Second, deposition practice. We’ve written/blogged about the keys to successful deposition preparation numerous times. In a nutshell, while the saying goes that one cannot “win” in a deposition, we’d say one can have a significant negative impact on their chances for success with bad depositions of key witnesses. This seems to be one of the most over-looked parts of trial preparation. Most often, I hear, “We’ll never get to trial” as the key reason. Unfortunately, a bad deposition of a key witness can significantly impact whether or not you go to trial. To get back to the sports analogy from earlier, failing to prepare your witnesses for their deposition is like failing to have receivers practice catches under pressure during the pre-season. Key witnesses should undergo a preparation session that involves a mock exam. Give them as close to the actual experience as possible so that they know how to think on their feet and present themselves in the best way possible.

Third, jury selection.
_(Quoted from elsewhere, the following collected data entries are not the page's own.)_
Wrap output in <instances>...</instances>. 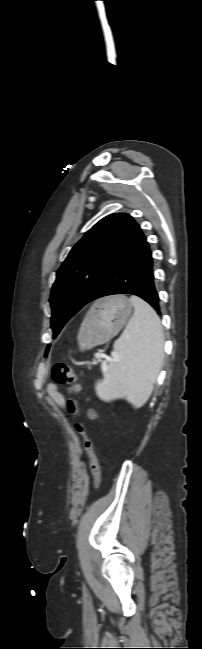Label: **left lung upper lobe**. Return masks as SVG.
Segmentation results:
<instances>
[{
    "label": "left lung upper lobe",
    "mask_w": 202,
    "mask_h": 649,
    "mask_svg": "<svg viewBox=\"0 0 202 649\" xmlns=\"http://www.w3.org/2000/svg\"><path fill=\"white\" fill-rule=\"evenodd\" d=\"M140 231L130 215L111 214L96 223L74 246L57 271L51 291L53 338L76 312L94 299Z\"/></svg>",
    "instance_id": "1"
}]
</instances>
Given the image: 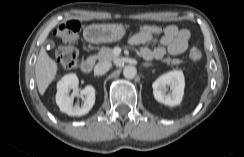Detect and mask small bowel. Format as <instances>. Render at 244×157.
<instances>
[{
  "mask_svg": "<svg viewBox=\"0 0 244 157\" xmlns=\"http://www.w3.org/2000/svg\"><path fill=\"white\" fill-rule=\"evenodd\" d=\"M156 40L155 35L137 33L130 39L133 46H143L140 50L141 57L145 60L161 59L166 53L180 55L187 51L190 40V32L186 29L178 28L175 25L167 26L159 41L161 46L149 48L144 45Z\"/></svg>",
  "mask_w": 244,
  "mask_h": 157,
  "instance_id": "1",
  "label": "small bowel"
}]
</instances>
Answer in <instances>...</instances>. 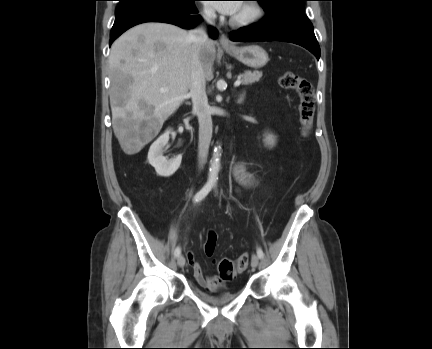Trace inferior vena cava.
<instances>
[{
    "mask_svg": "<svg viewBox=\"0 0 432 349\" xmlns=\"http://www.w3.org/2000/svg\"><path fill=\"white\" fill-rule=\"evenodd\" d=\"M215 12L206 9L203 18L207 24L213 23ZM190 41L193 43L191 59V84L189 96L192 99L193 113L198 116L199 121V142H198V162L203 167L207 160L209 145L212 138V119L206 95V79L204 68L200 61V50L209 41L205 26L199 25L189 32Z\"/></svg>",
    "mask_w": 432,
    "mask_h": 349,
    "instance_id": "inferior-vena-cava-1",
    "label": "inferior vena cava"
}]
</instances>
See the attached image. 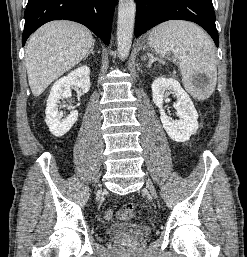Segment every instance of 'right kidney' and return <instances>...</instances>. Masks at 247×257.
I'll list each match as a JSON object with an SVG mask.
<instances>
[{"mask_svg": "<svg viewBox=\"0 0 247 257\" xmlns=\"http://www.w3.org/2000/svg\"><path fill=\"white\" fill-rule=\"evenodd\" d=\"M76 86L80 88L83 93H87L90 89V69L88 66H81L71 71L67 76L57 80L50 91L46 106V124L50 132L56 136L61 137L65 135L78 119V111L72 110L71 113L64 119L60 120L58 112V103L60 99L71 97V88ZM72 109V107H68Z\"/></svg>", "mask_w": 247, "mask_h": 257, "instance_id": "obj_1", "label": "right kidney"}]
</instances>
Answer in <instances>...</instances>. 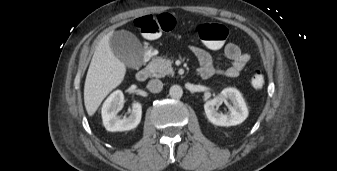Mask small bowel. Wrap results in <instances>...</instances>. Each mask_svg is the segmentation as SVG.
<instances>
[{
    "label": "small bowel",
    "mask_w": 337,
    "mask_h": 171,
    "mask_svg": "<svg viewBox=\"0 0 337 171\" xmlns=\"http://www.w3.org/2000/svg\"><path fill=\"white\" fill-rule=\"evenodd\" d=\"M226 57L231 61V65L225 69H216L213 65V58L211 54L198 46H192L191 52L196 57L200 64L199 71H201V78L209 79L215 74H220L228 78H236L240 75L250 60V55L241 51V49L234 43H227L224 48Z\"/></svg>",
    "instance_id": "c3829d8e"
}]
</instances>
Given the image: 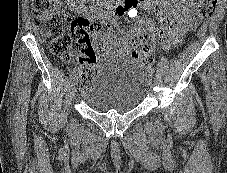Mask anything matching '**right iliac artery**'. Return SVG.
<instances>
[{
  "label": "right iliac artery",
  "instance_id": "82829eb1",
  "mask_svg": "<svg viewBox=\"0 0 227 173\" xmlns=\"http://www.w3.org/2000/svg\"><path fill=\"white\" fill-rule=\"evenodd\" d=\"M79 70H80L79 67L74 68L70 76H71L72 78L77 77Z\"/></svg>",
  "mask_w": 227,
  "mask_h": 173
}]
</instances>
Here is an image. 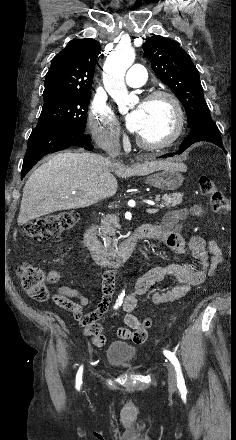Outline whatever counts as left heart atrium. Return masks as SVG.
Masks as SVG:
<instances>
[{
    "label": "left heart atrium",
    "instance_id": "obj_1",
    "mask_svg": "<svg viewBox=\"0 0 236 440\" xmlns=\"http://www.w3.org/2000/svg\"><path fill=\"white\" fill-rule=\"evenodd\" d=\"M144 120L142 105L136 107L127 117V128L132 133H137Z\"/></svg>",
    "mask_w": 236,
    "mask_h": 440
}]
</instances>
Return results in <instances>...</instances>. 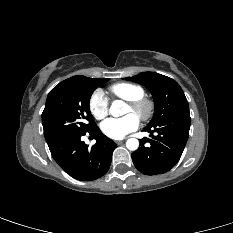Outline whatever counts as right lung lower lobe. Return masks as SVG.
Segmentation results:
<instances>
[{
	"label": "right lung lower lobe",
	"mask_w": 233,
	"mask_h": 233,
	"mask_svg": "<svg viewBox=\"0 0 233 233\" xmlns=\"http://www.w3.org/2000/svg\"><path fill=\"white\" fill-rule=\"evenodd\" d=\"M96 139L91 148L81 141L84 134L69 135L48 144L54 160L72 177L95 180L107 173L112 152L117 147L114 141L101 133L96 125L88 131Z\"/></svg>",
	"instance_id": "obj_1"
}]
</instances>
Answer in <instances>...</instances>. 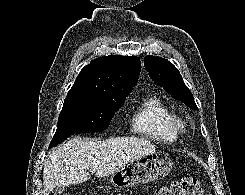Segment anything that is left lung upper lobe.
Wrapping results in <instances>:
<instances>
[{
  "instance_id": "1",
  "label": "left lung upper lobe",
  "mask_w": 245,
  "mask_h": 195,
  "mask_svg": "<svg viewBox=\"0 0 245 195\" xmlns=\"http://www.w3.org/2000/svg\"><path fill=\"white\" fill-rule=\"evenodd\" d=\"M145 69L150 78L162 86L173 98L180 100L192 109H197L191 91L185 85L178 69L168 60L161 57L146 56L144 58Z\"/></svg>"
}]
</instances>
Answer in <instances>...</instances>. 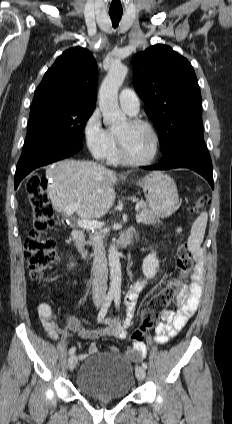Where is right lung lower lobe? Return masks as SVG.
Masks as SVG:
<instances>
[{
    "instance_id": "obj_1",
    "label": "right lung lower lobe",
    "mask_w": 232,
    "mask_h": 424,
    "mask_svg": "<svg viewBox=\"0 0 232 424\" xmlns=\"http://www.w3.org/2000/svg\"><path fill=\"white\" fill-rule=\"evenodd\" d=\"M81 142H63L57 140H38L23 148L15 173V189L21 180L32 170L58 160L68 158L77 153Z\"/></svg>"
}]
</instances>
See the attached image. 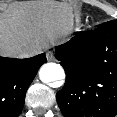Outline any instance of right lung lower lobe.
<instances>
[{"instance_id":"right-lung-lower-lobe-1","label":"right lung lower lobe","mask_w":117,"mask_h":117,"mask_svg":"<svg viewBox=\"0 0 117 117\" xmlns=\"http://www.w3.org/2000/svg\"><path fill=\"white\" fill-rule=\"evenodd\" d=\"M45 54L27 59L0 57V117H18L26 91L46 62Z\"/></svg>"}]
</instances>
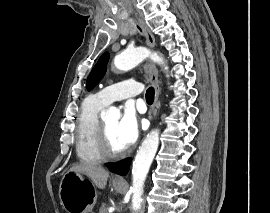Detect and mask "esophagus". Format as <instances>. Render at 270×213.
<instances>
[{"label":"esophagus","instance_id":"obj_1","mask_svg":"<svg viewBox=\"0 0 270 213\" xmlns=\"http://www.w3.org/2000/svg\"><path fill=\"white\" fill-rule=\"evenodd\" d=\"M139 25H140L142 31L144 32V35L146 37L147 45L150 48H154V46H155V38H154V35L152 34L151 30L141 20H139ZM146 68H147L148 73H149L150 81H151V83H152V85L154 86V89H155L154 103H153V105L151 106V108L149 109V112H148V117H149V120L151 121L152 118H153V115L156 113V106L158 104V99H159V94H160V85H159V80H158V70H157L156 66L153 63L149 62L146 65ZM114 181L120 182V183H125V180L120 176H115Z\"/></svg>","mask_w":270,"mask_h":213}]
</instances>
I’m a Seahawk fan. Have been since 1976. I’m still in therapy to get over the loss last year to the (I can’t say their name). IF there had been a trial for Tom Brady over “deflate-gate,” I can tell you without a doubt how I would have voted. If a Judge had said to me, “But, you haven’t heard the facts, so you could follow my instructions and apply the law?” I’d be able to eke out an, “I guess so.” But I can tell you, I’d listen to the “facts,” and then apply my own understanding of what those “facts” mean, and he’d be found guilty. The point is, there are people on the panel who will never be able to give you a fair hearing and you must do everything you can to find those people and either push for cause or use a strike. Selling your case, previewing your themes, and building rapport should be deprioritized if your priority is an effective jury selection strategy. Keeping a high-risk juror on your panel is one real reason you could lose.
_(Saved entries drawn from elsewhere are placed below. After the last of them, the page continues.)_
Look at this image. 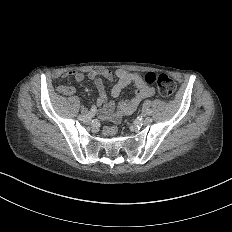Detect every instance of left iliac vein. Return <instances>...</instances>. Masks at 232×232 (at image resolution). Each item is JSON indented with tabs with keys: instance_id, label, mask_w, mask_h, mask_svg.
Returning a JSON list of instances; mask_svg holds the SVG:
<instances>
[{
	"instance_id": "4c4485c4",
	"label": "left iliac vein",
	"mask_w": 232,
	"mask_h": 232,
	"mask_svg": "<svg viewBox=\"0 0 232 232\" xmlns=\"http://www.w3.org/2000/svg\"><path fill=\"white\" fill-rule=\"evenodd\" d=\"M145 123L146 124H151L152 123V118L151 117H146L145 118Z\"/></svg>"
}]
</instances>
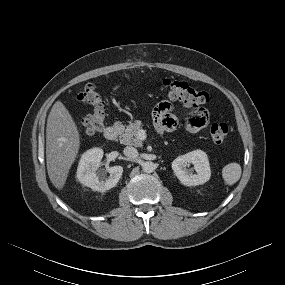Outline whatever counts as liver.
Masks as SVG:
<instances>
[{
	"label": "liver",
	"mask_w": 285,
	"mask_h": 285,
	"mask_svg": "<svg viewBox=\"0 0 285 285\" xmlns=\"http://www.w3.org/2000/svg\"><path fill=\"white\" fill-rule=\"evenodd\" d=\"M80 148L78 127L61 101L53 105L46 127V163L50 181L63 189Z\"/></svg>",
	"instance_id": "1"
}]
</instances>
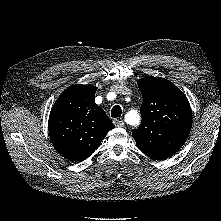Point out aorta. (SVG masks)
Here are the masks:
<instances>
[{"label": "aorta", "instance_id": "1", "mask_svg": "<svg viewBox=\"0 0 221 221\" xmlns=\"http://www.w3.org/2000/svg\"><path fill=\"white\" fill-rule=\"evenodd\" d=\"M129 116L132 117L131 125H137L140 122V116L137 111L132 110L129 112Z\"/></svg>", "mask_w": 221, "mask_h": 221}]
</instances>
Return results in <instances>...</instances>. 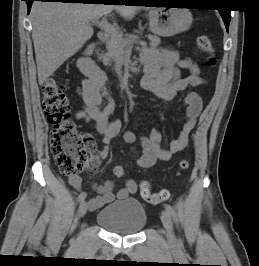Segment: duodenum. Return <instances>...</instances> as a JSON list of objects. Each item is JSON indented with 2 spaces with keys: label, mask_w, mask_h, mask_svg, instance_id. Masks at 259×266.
I'll return each mask as SVG.
<instances>
[{
  "label": "duodenum",
  "mask_w": 259,
  "mask_h": 266,
  "mask_svg": "<svg viewBox=\"0 0 259 266\" xmlns=\"http://www.w3.org/2000/svg\"><path fill=\"white\" fill-rule=\"evenodd\" d=\"M108 40V34L101 31L98 34V41L89 45L81 61V69L88 78H99V71L93 61L94 55L98 52L100 44Z\"/></svg>",
  "instance_id": "duodenum-1"
}]
</instances>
Fourth, forgetting the game plan. Once trial begins, the distractions, the bunny trails, the urge to address every little issue can become so strong that the game plan goes out the window. I liken it to the “prevent defense” that teams use when they are ahead and are trying to prevent a score. In our a house we jokingly refer to it as the “prevent a win” defense since all it seems to do is give the opposition a lot of easy yards, and then an easy score.  Why not stick with the strategy that put you in the winning position to begin with? In trial, you have a game plan. Assuming it’s well thought out, it’s something you need to have faith in, and stick with. The ways we see this happen most often is in opening and closing when the defense abandons their plan and spends the first 10 minutes providing an unplanned attack/response to everything the plaintiff just said. This does not set you up for success.

Fifth, ignoring the jury instructions and verdict form. It’s been a long trial. The jury is overwhelmed by information. They have no idea what they are being asked to do. Yet they are given no instructions for how to deliberate and address the verdict form questions (the jury instructions do not count and might only make it worse). In closing, provide jurors with a game plan of their own – a “how to” guide. Tone, however, is key. It’s not a “you must do this” as that will likely trigger defensive behavior. Instead, it’s a helpful tutorial on the relationship between the case facts, the instructions, and an application to the questions. It’s a “short-cut” manual for how to do their job and do it well. Win the jurors over by helping them weed through the weeks of testimony and mounds of evidence.

This is the tip of the iceberg on blame-worthy acts contributing to litigation losses. The primary point is, don’t pick one thing and assume it was “that” –  that it was the kicker’s fault.

Countdown is on. Tomorrow this time, I’ll either be celebrating as my Seahawks advance or drowning my sorrows. Come on Hawks – we go this!